What an awesome love story....

Friday, March 6, 2009

Update

Cody died this morning. Please pray for Mickey and Diane as they deal with the grief that no parent should ever have to face.

Sunday, March 1, 2009

Prayers for Cody and Norah

For those who follow our story and believe in prayer, I have two requests for you.

One is a little boy named Cody who is dying of cancer. I have been following his dad's blog for a while, and I just listed it over in the blogs I'm following. Do not read this if you're looking for happily ever after stories, because the situation no parent should ever have to face is unfolding for this family. Cody has deteriorated so much recently that they are now in what they call memory-making mode. They just returned from a week at the beach, and before they left, Mickey had to sign the DNR paperwork at the hospital Cody is normally treated at so that the paperwork could be filed at the nearest hospital to where they were staying during their trip. Now they're back, and Cody went straight from the airport to the hospital and is not doing well. I think they are at the point where the prayers are needed for strength for the family to get through what is ahead and comfort once that part is over--miraculous healing does not seem to be part of God's plan for this youngster. Please pray for them as they face the deterioration and loss of their son. The ending of Mickey's post titled "80 to 30" just tore my heart out.

On a happier note, Glenn and Lori are leaving this week to go get Norah.
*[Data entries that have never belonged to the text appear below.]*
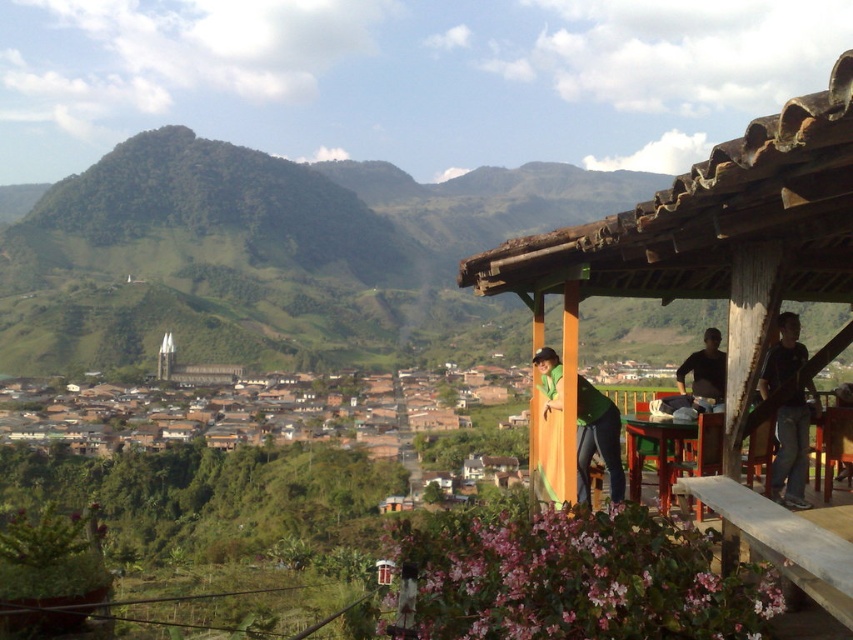 You are standing on the balcony and want to know if the dark blue jeans at right can be placed next to the black matte shirt at upper right without overlapping. Based on their widths, is there enough space?

The dark blue jeans at right has a lesser width compared to the black matte shirt at upper right, so there should be enough space to place them next to each other without overlapping.

You are standing on the balcony and want to take a photo of the dark blue jeans at right and the black matte shirt at upper right. Which object should you focus on first if you want to ensure both are in focus without adjusting the camera settings?

You should focus on the dark blue jeans at right first because it has a greater height compared to the black matte shirt at upper right, so it will be closer to the camera. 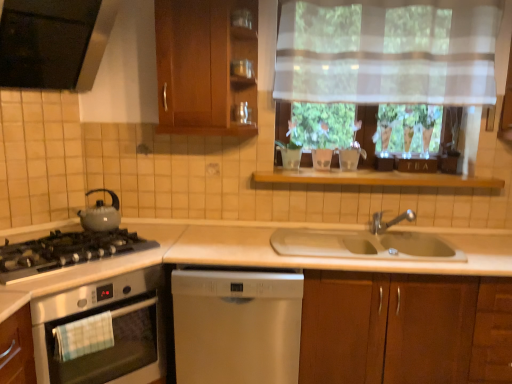 Question: Is matte gray kettle at left, which appears as the 2th kitchen appliance when ordered from the bottom, wider or thinner than stainless steel oven at left, which is counted as the second kitchen appliance, starting from the top?

Choices:
 (A) wide
 (B) thin

Answer: (B)

Question: Considering their positions, is matte gray kettle at left, positioned as the 1th kitchen appliance in top-to-bottom order, located in front of or behind stainless steel oven at left, which is counted as the second kitchen appliance, starting from the top?

Choices:
 (A) behind
 (B) front

Answer: (A)

Question: Considering the real-world distances, which object is farthest from the stainless steel oven at left, the first kitchen appliance in the bottom-to-top sequence?

Choices:
 (A) translucent fabric at upper center
 (B) matte glass jar at upper center
 (C) wooden cabinet at lower right, arranged as the 2th cabinetry when viewed from the left
 (D) matte gray kettle at left, which appears as the 2th kitchen appliance when ordered from the bottom
 (E) wooden shelf at center

Answer: (B)

Question: Based on their relative distances, which object is farther from the matte gray gas stove at left?

Choices:
 (A) wooden cabinet at lower right, the second cabinetry when ordered from top to bottom
 (B) stainless steel oven at left, which is counted as the second kitchen appliance, starting from the top
 (C) wooden cabinet at upper center, placed as the 1th cabinetry when sorted from top to bottom
 (D) wooden shelf at center
 (E) matte glass jar at upper center

Answer: (A)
I blogged about them earlier in January--this is the couple who is adopting a deaf Chinese girl with a heart problem. They have come close to rounding up what they need to make the trip. They will probably need to get a loan to cover the remaining amount, but they have managed between saving themselves and donations from very generous people to put together all but $2000 of the $10k they needed to make this happen. (Any last minute donations would, I'm sure, be gratefully appreciated!) I'm looking forward to following their blog while they're over in China, and I can't wait until Norah has a home and family of her very own. Their blog is also listed in the blogroll on the left.

Please keep both of these families in your prayers, one going through unutterable sadness and the other about to experience profound joy.